Court tells UK Government to rewrite Snoopers’ Charter
A high court has held that the UK Government must rewrite certain sections of the controversial Snoopers’ Charter that have been deemed illegal, particularly those passages that address companies retaining the public’s data.
Ministers have been given a deadline of July 2018 to rewrite sections of the legislation that the government has acknowledged are unlawful.
Powers that require telecomms companies to hold onto customers’ phone and internet records - even after they have ceased being customers - was found by a high court this week to be inconsistent with European law.
In addition, it was reported by Liberty, a human rights group, that officials have been illegally ordering for sensitive data belonging to the UK public to be stored for 14 months, since the introduction of the Data Retention and Investigatory Powers Act (Dripa), better known as the “Snoopers’ Charter”.

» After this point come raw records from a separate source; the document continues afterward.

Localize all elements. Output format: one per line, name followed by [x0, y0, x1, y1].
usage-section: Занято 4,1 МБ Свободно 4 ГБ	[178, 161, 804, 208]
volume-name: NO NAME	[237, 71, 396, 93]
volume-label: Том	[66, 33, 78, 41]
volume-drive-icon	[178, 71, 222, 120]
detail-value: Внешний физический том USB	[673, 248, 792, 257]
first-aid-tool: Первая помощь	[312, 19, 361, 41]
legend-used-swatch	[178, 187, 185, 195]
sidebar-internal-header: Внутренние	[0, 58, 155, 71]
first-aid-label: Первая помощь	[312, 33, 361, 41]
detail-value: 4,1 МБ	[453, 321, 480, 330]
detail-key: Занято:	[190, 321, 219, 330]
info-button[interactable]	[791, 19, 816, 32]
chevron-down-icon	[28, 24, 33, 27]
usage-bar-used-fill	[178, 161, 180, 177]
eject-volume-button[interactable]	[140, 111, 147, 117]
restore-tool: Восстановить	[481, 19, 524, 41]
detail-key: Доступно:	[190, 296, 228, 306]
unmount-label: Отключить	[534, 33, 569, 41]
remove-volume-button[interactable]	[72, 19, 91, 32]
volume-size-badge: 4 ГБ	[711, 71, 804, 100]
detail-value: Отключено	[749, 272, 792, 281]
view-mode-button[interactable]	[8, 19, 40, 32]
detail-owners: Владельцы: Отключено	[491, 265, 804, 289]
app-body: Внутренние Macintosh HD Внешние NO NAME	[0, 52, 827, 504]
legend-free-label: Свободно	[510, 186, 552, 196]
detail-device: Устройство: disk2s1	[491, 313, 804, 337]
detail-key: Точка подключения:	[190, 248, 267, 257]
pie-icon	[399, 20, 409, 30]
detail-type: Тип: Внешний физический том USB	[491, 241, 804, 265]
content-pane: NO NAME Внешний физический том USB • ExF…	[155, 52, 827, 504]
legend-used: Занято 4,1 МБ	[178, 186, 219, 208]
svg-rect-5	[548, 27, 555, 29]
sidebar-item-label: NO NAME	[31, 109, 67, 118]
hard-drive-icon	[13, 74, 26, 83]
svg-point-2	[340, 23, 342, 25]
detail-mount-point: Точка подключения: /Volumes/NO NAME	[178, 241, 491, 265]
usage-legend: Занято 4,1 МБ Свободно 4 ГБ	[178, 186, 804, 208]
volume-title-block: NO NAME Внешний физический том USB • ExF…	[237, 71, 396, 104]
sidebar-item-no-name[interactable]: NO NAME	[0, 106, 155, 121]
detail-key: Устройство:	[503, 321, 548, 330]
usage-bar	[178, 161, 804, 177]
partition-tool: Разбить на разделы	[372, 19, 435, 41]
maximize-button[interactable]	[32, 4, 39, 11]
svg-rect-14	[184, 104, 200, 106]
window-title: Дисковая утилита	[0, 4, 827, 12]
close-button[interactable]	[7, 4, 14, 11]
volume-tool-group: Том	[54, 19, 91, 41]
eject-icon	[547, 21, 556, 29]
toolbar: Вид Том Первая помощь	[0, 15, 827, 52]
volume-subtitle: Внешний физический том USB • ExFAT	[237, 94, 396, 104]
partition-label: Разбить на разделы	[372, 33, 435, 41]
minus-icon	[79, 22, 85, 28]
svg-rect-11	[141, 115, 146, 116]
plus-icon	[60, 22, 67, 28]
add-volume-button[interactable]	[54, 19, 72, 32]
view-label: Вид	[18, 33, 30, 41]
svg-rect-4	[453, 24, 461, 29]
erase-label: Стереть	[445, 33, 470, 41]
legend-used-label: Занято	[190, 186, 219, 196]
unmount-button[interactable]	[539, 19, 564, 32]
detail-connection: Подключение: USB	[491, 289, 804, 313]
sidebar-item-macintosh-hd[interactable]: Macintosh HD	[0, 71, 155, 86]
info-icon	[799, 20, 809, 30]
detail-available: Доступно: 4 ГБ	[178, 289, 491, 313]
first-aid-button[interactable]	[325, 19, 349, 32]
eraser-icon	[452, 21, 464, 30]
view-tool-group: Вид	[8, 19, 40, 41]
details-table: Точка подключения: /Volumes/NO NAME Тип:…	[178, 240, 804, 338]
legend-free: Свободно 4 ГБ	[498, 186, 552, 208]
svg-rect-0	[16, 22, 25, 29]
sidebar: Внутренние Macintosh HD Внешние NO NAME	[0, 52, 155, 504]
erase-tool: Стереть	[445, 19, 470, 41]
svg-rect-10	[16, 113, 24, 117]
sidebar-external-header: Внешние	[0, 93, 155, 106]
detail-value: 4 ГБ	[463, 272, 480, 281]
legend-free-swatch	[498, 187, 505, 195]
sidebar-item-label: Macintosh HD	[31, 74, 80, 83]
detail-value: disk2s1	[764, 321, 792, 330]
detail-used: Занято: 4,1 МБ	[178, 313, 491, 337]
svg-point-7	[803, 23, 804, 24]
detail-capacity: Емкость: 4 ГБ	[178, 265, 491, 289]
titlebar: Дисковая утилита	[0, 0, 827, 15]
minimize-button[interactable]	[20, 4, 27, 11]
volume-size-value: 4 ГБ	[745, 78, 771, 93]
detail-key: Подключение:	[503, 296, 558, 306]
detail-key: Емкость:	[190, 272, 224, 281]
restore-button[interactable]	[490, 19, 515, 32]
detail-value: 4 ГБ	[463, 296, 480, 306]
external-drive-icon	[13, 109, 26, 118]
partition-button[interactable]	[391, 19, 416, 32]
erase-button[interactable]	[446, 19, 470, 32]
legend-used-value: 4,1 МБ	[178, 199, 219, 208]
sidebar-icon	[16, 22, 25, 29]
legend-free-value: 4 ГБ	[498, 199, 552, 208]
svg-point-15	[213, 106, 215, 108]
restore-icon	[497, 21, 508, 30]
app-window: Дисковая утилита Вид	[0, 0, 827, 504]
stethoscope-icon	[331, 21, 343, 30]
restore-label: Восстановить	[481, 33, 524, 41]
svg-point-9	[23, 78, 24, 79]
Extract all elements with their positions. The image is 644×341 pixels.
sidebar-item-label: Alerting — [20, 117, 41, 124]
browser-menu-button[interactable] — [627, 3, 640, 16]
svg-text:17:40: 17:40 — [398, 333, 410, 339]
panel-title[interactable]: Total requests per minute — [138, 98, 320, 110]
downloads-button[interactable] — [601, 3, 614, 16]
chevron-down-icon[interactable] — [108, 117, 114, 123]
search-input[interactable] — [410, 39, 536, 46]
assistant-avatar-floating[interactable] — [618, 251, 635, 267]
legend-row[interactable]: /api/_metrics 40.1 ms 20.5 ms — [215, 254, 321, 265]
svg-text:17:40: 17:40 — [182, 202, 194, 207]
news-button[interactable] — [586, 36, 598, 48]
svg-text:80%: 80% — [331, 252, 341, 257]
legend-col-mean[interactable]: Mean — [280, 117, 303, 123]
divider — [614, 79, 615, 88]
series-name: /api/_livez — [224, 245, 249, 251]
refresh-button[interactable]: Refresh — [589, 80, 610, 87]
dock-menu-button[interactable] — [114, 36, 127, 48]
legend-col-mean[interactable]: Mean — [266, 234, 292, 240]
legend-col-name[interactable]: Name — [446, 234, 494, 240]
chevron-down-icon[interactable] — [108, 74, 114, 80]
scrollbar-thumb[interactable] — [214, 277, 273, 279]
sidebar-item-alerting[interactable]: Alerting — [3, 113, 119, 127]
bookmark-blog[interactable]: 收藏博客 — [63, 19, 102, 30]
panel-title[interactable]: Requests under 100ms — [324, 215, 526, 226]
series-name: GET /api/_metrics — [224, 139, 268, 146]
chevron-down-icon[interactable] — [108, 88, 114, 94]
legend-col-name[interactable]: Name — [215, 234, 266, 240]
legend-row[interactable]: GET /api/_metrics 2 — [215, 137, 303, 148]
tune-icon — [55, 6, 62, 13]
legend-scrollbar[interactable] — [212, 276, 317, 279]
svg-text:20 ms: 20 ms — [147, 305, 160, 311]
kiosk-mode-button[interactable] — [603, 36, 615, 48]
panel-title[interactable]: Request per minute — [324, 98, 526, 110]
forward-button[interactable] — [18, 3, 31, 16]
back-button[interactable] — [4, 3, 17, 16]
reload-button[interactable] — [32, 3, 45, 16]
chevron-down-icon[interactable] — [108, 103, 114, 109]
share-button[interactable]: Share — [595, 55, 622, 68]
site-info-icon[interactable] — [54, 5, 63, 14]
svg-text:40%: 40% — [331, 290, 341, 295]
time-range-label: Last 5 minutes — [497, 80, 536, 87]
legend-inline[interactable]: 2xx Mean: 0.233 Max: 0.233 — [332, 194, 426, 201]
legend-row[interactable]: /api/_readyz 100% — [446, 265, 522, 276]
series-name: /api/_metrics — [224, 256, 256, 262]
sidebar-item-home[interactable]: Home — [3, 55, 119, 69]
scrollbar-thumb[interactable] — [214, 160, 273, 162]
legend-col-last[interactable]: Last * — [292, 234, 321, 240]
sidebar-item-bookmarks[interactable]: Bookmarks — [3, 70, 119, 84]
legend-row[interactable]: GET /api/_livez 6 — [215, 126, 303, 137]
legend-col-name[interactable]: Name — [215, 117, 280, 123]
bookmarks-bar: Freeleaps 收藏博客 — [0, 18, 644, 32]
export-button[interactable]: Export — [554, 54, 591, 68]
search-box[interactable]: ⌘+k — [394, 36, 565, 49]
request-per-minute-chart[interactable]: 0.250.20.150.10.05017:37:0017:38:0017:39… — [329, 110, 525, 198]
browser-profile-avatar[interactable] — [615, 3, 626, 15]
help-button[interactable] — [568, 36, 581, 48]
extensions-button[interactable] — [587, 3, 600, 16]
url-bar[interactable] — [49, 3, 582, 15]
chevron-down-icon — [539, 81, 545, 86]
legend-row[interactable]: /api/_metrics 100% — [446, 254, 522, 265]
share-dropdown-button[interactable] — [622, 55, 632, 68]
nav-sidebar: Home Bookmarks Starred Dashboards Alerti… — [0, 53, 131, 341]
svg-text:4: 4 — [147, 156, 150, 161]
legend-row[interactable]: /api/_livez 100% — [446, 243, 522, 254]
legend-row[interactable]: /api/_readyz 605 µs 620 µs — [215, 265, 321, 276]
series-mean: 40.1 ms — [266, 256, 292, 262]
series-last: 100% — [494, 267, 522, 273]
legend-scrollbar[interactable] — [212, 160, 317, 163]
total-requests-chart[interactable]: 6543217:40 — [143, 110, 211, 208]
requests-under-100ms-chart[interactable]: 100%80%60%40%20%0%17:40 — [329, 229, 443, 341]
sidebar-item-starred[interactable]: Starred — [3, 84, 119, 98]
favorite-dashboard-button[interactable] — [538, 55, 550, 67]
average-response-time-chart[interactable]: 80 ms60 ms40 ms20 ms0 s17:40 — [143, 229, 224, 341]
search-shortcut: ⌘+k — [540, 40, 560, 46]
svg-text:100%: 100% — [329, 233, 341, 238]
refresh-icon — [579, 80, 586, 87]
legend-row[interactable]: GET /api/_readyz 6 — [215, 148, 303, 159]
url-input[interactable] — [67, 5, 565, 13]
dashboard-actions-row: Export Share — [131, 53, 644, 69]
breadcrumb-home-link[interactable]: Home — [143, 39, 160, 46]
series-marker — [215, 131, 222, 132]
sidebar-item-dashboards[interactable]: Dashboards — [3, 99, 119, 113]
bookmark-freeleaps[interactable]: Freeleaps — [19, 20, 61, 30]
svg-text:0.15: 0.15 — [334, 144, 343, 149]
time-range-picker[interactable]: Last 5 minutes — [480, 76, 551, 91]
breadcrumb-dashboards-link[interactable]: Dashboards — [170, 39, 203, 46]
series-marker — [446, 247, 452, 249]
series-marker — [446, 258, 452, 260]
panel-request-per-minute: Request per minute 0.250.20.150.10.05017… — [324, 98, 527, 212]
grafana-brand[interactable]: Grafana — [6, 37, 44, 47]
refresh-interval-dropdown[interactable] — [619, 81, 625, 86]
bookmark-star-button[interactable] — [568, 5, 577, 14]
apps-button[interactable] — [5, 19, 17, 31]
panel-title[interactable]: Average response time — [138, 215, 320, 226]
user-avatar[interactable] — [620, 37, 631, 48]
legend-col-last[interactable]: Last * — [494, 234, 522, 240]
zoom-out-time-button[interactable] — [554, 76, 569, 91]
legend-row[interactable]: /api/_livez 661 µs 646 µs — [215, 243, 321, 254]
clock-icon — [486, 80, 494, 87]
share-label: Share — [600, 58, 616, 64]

Speaking at a hearing in the Royal Courts of Justice Martin Chamberlain, a barrister at Brick Court Chambers, told officials that the government should be given until 31 July to amend Dripa to bring it in line with EU and humans rights laws.
He told presiding justices Rabinder Singh and David Holgate: “The court is saying you have until July to put your house in order. If you have not put your house in order, then it is open to the parties, including Liberty, to seek further relief from the court.”
The government admitted in court that Dripa requires companies to retain customer data for reasons that are far beyond serious crime prevention or national security. The court also heard how judicial commissioners, required to issue data retention notices, had not been hired in time.
Liberty’s Ben Jaffrey told the court that only a handful of such notices are required in order to collect data from a huge number of people.
“In the UK there are two fixed line operators, BT and Virgin, and four mobile operators. Once you have covered those with a retention notice, you have general and indiscriminate retention,” he said.
He added that his group wanted surveillance to occur on a targeted, rather than indiscriminate, basis.